[Dataset records]
········
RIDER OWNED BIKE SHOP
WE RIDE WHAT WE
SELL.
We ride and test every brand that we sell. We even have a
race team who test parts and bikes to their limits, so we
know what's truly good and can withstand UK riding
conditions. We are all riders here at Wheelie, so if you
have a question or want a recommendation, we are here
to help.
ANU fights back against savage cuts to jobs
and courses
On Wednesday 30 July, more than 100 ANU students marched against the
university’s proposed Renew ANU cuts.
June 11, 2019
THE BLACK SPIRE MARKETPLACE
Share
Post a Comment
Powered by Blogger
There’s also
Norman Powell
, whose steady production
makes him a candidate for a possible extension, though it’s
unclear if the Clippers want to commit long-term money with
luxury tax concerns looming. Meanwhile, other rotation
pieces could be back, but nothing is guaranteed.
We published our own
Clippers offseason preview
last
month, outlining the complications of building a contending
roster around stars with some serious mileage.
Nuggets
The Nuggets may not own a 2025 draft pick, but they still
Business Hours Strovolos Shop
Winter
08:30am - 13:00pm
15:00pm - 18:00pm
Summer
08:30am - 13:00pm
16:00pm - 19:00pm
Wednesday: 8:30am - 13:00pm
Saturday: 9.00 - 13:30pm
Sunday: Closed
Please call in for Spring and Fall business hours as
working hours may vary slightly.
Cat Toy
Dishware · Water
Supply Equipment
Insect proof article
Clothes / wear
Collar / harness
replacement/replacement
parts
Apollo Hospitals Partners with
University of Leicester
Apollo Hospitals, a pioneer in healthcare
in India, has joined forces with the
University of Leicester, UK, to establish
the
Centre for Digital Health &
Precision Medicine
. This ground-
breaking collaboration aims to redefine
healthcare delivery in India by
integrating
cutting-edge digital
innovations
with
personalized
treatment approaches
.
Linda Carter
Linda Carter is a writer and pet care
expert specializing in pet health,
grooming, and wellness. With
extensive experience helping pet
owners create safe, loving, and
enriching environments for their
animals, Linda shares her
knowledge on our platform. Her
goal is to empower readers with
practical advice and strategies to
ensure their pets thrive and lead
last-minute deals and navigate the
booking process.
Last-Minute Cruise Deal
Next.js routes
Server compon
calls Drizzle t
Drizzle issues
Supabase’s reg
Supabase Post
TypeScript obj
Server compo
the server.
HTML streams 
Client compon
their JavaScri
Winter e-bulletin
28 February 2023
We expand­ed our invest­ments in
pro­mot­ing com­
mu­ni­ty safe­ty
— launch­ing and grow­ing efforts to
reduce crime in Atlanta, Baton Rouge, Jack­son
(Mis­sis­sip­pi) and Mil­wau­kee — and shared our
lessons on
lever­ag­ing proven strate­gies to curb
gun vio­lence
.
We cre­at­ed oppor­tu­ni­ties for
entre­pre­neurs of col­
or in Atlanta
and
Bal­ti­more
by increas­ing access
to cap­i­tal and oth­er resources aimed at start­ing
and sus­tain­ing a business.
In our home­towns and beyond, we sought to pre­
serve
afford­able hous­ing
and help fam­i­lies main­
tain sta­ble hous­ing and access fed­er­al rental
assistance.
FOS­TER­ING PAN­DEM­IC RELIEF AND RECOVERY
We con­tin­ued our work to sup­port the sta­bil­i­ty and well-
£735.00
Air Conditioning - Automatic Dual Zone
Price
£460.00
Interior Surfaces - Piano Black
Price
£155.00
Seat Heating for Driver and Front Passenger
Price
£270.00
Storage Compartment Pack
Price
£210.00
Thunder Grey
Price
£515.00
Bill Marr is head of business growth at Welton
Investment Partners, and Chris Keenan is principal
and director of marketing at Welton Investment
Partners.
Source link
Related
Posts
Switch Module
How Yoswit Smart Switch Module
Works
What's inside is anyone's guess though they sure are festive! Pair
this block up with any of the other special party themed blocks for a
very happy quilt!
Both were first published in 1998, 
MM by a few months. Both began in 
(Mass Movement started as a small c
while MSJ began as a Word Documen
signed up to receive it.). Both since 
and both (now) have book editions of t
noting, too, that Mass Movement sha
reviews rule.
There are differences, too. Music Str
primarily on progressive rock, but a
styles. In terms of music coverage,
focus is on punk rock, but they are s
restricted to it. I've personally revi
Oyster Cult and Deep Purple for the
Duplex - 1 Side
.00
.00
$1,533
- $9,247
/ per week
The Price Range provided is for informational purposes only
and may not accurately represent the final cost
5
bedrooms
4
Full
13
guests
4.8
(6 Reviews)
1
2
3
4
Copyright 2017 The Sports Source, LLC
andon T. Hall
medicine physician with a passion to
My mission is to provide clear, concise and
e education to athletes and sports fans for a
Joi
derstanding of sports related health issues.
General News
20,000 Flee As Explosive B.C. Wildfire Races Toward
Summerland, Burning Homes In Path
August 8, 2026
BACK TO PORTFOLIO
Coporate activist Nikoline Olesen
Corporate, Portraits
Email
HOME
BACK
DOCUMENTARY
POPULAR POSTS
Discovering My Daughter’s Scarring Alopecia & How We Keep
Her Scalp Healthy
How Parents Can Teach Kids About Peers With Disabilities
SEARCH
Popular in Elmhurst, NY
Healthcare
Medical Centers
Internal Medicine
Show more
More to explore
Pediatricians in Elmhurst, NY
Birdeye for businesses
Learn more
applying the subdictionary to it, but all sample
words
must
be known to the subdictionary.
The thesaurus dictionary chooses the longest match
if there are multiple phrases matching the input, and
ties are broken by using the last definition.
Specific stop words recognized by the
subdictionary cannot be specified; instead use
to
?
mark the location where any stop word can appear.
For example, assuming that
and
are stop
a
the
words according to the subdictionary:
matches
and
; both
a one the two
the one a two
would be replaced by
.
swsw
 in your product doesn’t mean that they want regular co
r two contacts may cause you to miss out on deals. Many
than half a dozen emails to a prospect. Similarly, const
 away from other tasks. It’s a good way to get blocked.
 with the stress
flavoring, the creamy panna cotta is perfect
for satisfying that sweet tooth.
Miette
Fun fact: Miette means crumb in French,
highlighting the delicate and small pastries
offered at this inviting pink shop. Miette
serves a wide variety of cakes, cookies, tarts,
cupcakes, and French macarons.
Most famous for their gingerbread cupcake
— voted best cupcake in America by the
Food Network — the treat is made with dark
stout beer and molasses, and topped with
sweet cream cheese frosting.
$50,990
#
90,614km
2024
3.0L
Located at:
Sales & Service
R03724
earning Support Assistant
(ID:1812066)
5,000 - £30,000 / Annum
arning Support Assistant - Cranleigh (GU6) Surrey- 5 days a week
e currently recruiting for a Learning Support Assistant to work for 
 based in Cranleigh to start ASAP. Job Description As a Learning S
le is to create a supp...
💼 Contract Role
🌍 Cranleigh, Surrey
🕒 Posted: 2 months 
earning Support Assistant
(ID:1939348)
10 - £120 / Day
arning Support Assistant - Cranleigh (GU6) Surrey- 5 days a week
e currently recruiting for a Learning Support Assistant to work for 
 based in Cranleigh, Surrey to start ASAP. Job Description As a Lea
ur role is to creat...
········
Write every entry out again. Leave each one exactly as it is.

RIDER OWNED BIKE SHOP
WE RIDE WHAT WE
SELL.
We ride and test every brand that we sell. We even have a
race team who test parts and bikes to their limits, so we
know what's truly good and can withstand UK riding
conditions. We are all riders here at Wheelie, so if you
have a question or want a recommendation, we are here
to help.
ANU fights back against savage cuts to jobs
and courses
On Wednesday 30 July, more than 100 ANU students marched against the
university’s proposed Renew ANU cuts.
June 11, 2019
THE BLACK SPIRE MARKETPLACE
Share
Post a Comment
Powered by Blogger
There’s also
Norman Powell
, whose steady production
makes him a candidate for a possible extension, though it’s
unclear if the Clippers want to commit long-term money with
luxury tax concerns looming. Meanwhile, other rotation
pieces could be back, but nothing is guaranteed.
We published our own
Clippers offseason preview
last
month, outlining the complications of building a contending
roster around stars with some serious mileage.
Nuggets
The Nuggets may not own a 2025 draft pick, but they still
Business Hours Strovolos Shop
Winter
08:30am - 13:00pm
15:00pm - 18:00pm
Summer
08:30am - 13:00pm
16:00pm - 19:00pm
Wednesday: 8:30am - 13:00pm
Saturday: 9.00 - 13:30pm
Sunday: Closed
Please call in for Spring and Fall business hours as
working hours may vary slightly.
Cat Toy
Dishware · Water
Supply Equipment
Insect proof article
Clothes / wear
Collar / harness
replacement/replacement
parts
Apollo Hospitals Partners with
University of Leicester
Apollo Hospitals, a pioneer in healthcare
in India, has joined forces with the
University of Leicester, UK, to establish
the
Centre for Digital Health &
Precision Medicine
. This ground-
breaking collaboration aims to redefine
healthcare delivery in India by
integrating
cutting-edge digital
innovations
with
personalized
treatment approaches
.
Linda Carter
Linda Carter is a writer and pet care
expert specializing in pet health,
grooming, and wellness. With
extensive experience helping pet
owners create safe, loving, and
enriching environments for their
animals, Linda shares her
knowledge on our platform. Her
goal is to empower readers with
practical advice and strategies to
ensure their pets thrive and lead
last-minute deals and navigate the
booking process.
Last-Minute Cruise Deal
Next.js routes
Server compon
calls Drizzle t
Drizzle issues
Supabase’s reg
Supabase Post
TypeScript obj
Server compo
the server.
HTML streams 
Client compon
their JavaScri
Winter e-bulletin
28 February 2023
We expand­ed our invest­ments in
pro­mot­ing com­
mu­ni­ty safe­ty
— launch­ing and grow­ing efforts to
reduce crime in Atlanta, Baton Rouge, Jack­son
(Mis­sis­sip­pi) and Mil­wau­kee — and shared our
lessons on
lever­ag­ing proven strate­gies to curb
gun vio­lence
.
We cre­at­ed oppor­tu­ni­ties for
entre­pre­neurs of col­
or in Atlanta
and
Bal­ti­more
by increas­ing access
to cap­i­tal and oth­er resources aimed at start­ing
and sus­tain­ing a business.
In our home­towns and beyond, we sought to pre­
serve
afford­able hous­ing
and help fam­i­lies main­
tain sta­ble hous­ing and access fed­er­al rental
assistance.
FOS­TER­ING PAN­DEM­IC RELIEF AND RECOVERY
We con­tin­ued our work to sup­port the sta­bil­i­ty and well-
£735.00
Air Conditioning - Automatic Dual Zone
Price
£460.00
Interior Surfaces - Piano Black
Price
£155.00
Seat Heating for Driver and Front Passenger
Price
£270.00
Storage Compartment Pack
Price
£210.00
Thunder Grey
Price
£515.00
Bill Marr is head of business growth at Welton
Investment Partners, and Chris Keenan is principal
and director of marketing at Welton Investment
Partners.
Source link
Related
Posts
Switch Module
How Yoswit Smart Switch Module
Works
What's inside is anyone's guess though they sure are festive! Pair
this block up with any of the other special party themed blocks for a
very happy quilt!
Both were first published in 1998, 
MM by a few months. Both began in 
(Mass Movement started as a small c
while MSJ began as a Word Documen
signed up to receive it.). Both since 
and both (now) have book editions of t
noting, too, that Mass Movement sha
reviews rule.
There are differences, too. Music Str
primarily on progressive rock, but a
styles. In terms of music coverage,
focus is on punk rock, but they are s
restricted to it. I've personally revi
Oyster Cult and Deep Purple for the
Duplex - 1 Side
.00
.00
$1,533
- $9,247
/ per week
The Price Range provided is for informational purposes only
and may not accurately represent the final cost
5
bedrooms
4
Full
13
guests
4.8
(6 Reviews)
1
2
3
4
Copyright 2017 The Sports Source, LLC
andon T. Hall
medicine physician with a passion to
My mission is to provide clear, concise and
e education to athletes and sports fans for a
Joi
derstanding of sports related health issues.
General News
20,000 Flee As Explosive B.C. Wildfire Races Toward
Summerland, Burning Homes In Path
August 8, 2026
BACK TO PORTFOLIO
Coporate activist Nikoline Olesen
Corporate, Portraits
Email
HOME
BACK
DOCUMENTARY
POPULAR POSTS
Discovering My Daughter’s Scarring Alopecia & How We Keep
Her Scalp Healthy
How Parents Can Teach Kids About Peers With Disabilities
SEARCH
Popular in Elmhurst, NY
Healthcare
Medical Centers
Internal Medicine
Show more
More to explore
Pediatricians in Elmhurst, NY
Birdeye for businesses
Learn more
applying the subdictionary to it, but all sample
words
must
be known to the subdictionary.
The thesaurus dictionary chooses the longest match
if there are multiple phrases matching the input, and
ties are broken by using the last definition.
Specific stop words recognized by the
subdictionary cannot be specified; instead use
to
?
mark the location where any stop word can appear.
For example, assuming that
and
are stop
a
the
words according to the subdictionary:
matches
and
; both
a one the two
the one a two
would be replaced by
.
swsw
 in your product doesn’t mean that they want regular co
r two contacts may cause you to miss out on deals. Many
than half a dozen emails to a prospect. Similarly, const
 away from other tasks. It’s a good way to get blocked.
 with the stress
flavoring, the creamy panna cotta is perfect
for satisfying that sweet tooth.
Miette
Fun fact: Miette means crumb in French,
highlighting the delicate and small pastries
offered at this inviting pink shop. Miette
serves a wide variety of cakes, cookies, tarts,
cupcakes, and French macarons.
Most famous for their gingerbread cupcake
— voted best cupcake in America by the
Food Network — the treat is made with dark
stout beer and molasses, and topped with
sweet cream cheese frosting.
$50,990
#
90,614km
2024
3.0L
Located at:
Sales & Service
R03724
earning Support Assistant
(ID:1812066)
5,000 - £30,000 / Annum
arning Support Assistant - Cranleigh (GU6) Surrey- 5 days a week
e currently recruiting for a Learning Support Assistant to work for 
 based in Cranleigh to start ASAP. Job Description As a Learning S
le is to create a supp...
💼 Contract Role
🌍 Cranleigh, Surrey
🕒 Posted: 2 months 
earning Support Assistant
(ID:1939348)
10 - £120 / Day
arning Support Assistant - Cranleigh (GU6) Surrey- 5 days a week
e currently recruiting for a Learning Support Assistant to work for 
 based in Cranleigh, Surrey to start ASAP. Job Description As a Lea
ur role is to creat...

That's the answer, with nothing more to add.